-- Directions for this task --
Reply solely with the number of lines, in the records underneath, that include the word "Ciudad".

-- Provided data --

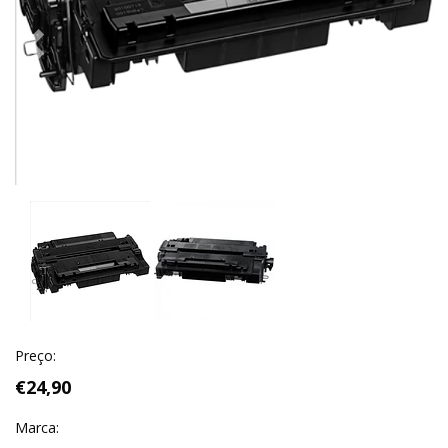
Previous
Next
Preço:
€24,90
Marca:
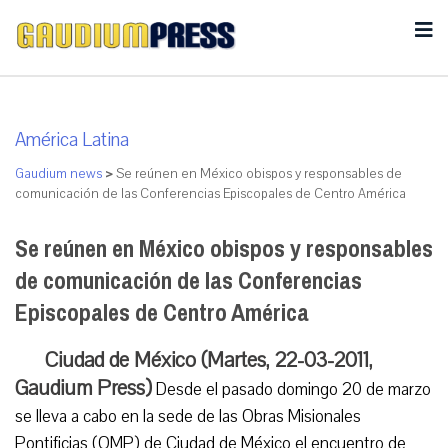
América Latina
Gaudium news
>
Se reúnen en México obispos y responsables de
comunicación de las Conferencias Episcopales de Centro América
Se reúnen en México obispos y responsables
de comunicación de las Conferencias
Episcopales de Centro América
Ciudad de México (Martes, 22-03-2011,
Gaudium Press)
Desde el pasado domingo 20 de marzo
se lleva a cabo en la sede de las Obras Misionales
Pontificias (OMP) de Ciudad de México el encuentro de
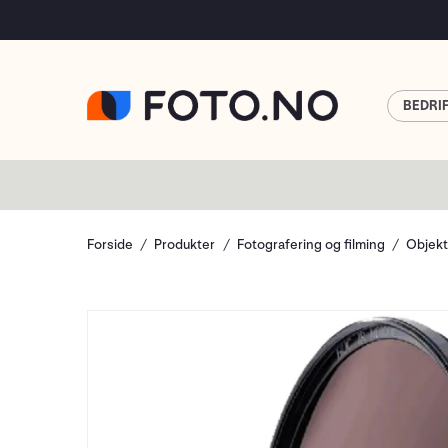
BEDRI
Forside
Produkter
Fotografering og filming
Objekt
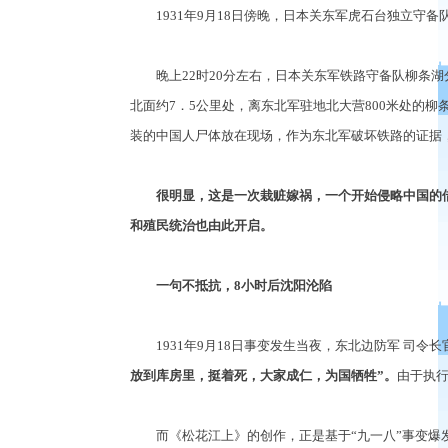
1931年9月18日傍晚，日本关东军虎石台独立守备
晚上22时20分左右，日本关东军铁路守备队柳条湖
北面约7．5公里处，离东北军驻地北大营800米处的
装的中国人尸体放在现场，作为东北军破坏铁路的证据
很明显，这是一次栽赃嫁祸，一个开始侵略中国的借
和殖民统治也由此开启。
一句不抵抗，8小时后沈阳沦陷
1931年9月18日事变发生当夜，东北边防军 司令
放到库房里，挺着死，大家成仁，为国牺牲”。
由于执行
而《松花江上》的创作，正是基于“九一八”事变爆发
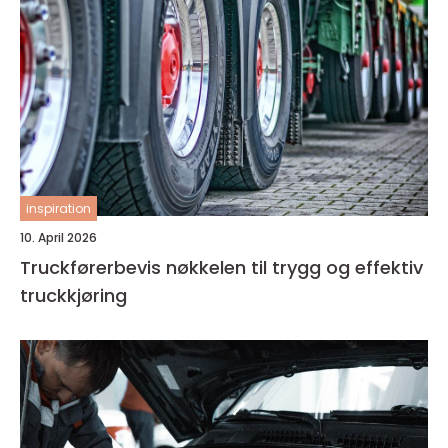
inspiration
10. April 2026
Truckførerbevis nøkkelen til trygg og effektiv
truckkjøring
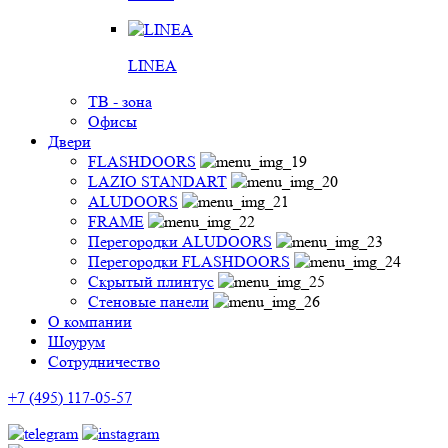
LINEA
ТВ - зона
Офисы
Двери
FLASHDOORS
LAZIO STANDART
ALUDOORS
FRAME
Перегородки ALUDOORS
Перегородки FLASHDOORS
Скрытый плинтус
Стеновые панели
О компании
Шоурум
Сотрудничество
+7 (495) 117-05-57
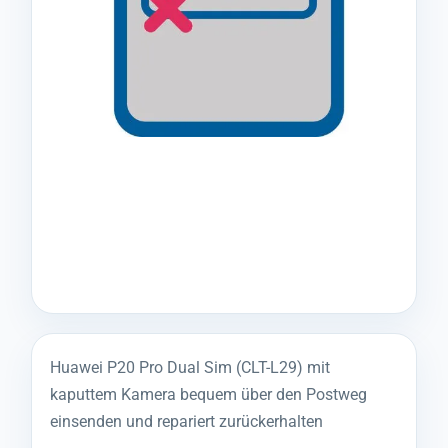
Huawei P20 Pro Dual Sim (CLT-L29) mit
kaputtem Kamera bequem über den Postweg
einsenden und repariert zurückerhalten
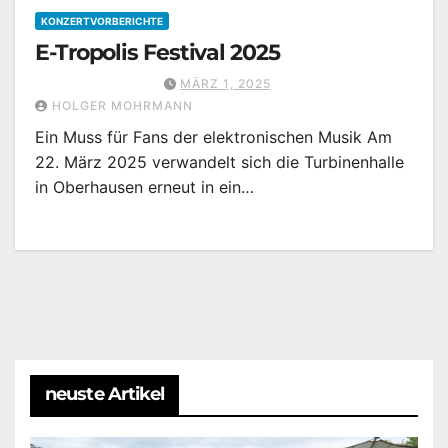
KONZERTVORBERICHTE
E-Tropolis Festival 2025
MÄRZ 1, 2025
HOLGER MOHRMANN
Ein Muss für Fans der elektronischen Musik Am
22. März 2025 verwandelt sich die Turbinenhalle
in Oberhausen erneut in ein…
neuste Artikel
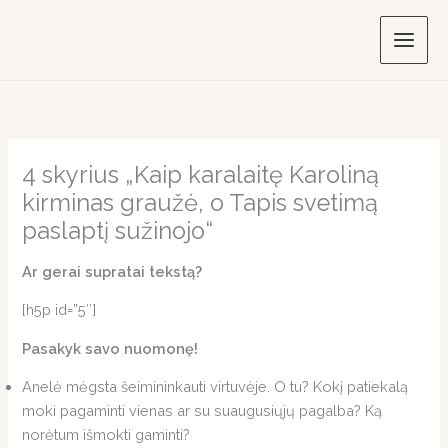
Skip
to
content
4 skyrius „Kaip karalaitę Karoliną
kirminas graužė, o Tapis svetimą
paslaptį sužinojo“
Ar gerai supratai tekstą?
[h5p id=”5″]
Pasakyk savo nuomonę!
Anelė mėgsta šeimininkauti virtuvėje. O tu? Kokį patiekalą
moki pagaminti vienas ar su suaugusiųjų pagalba? Ką
norėtum išmokti gaminti?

-- Expected answer --
2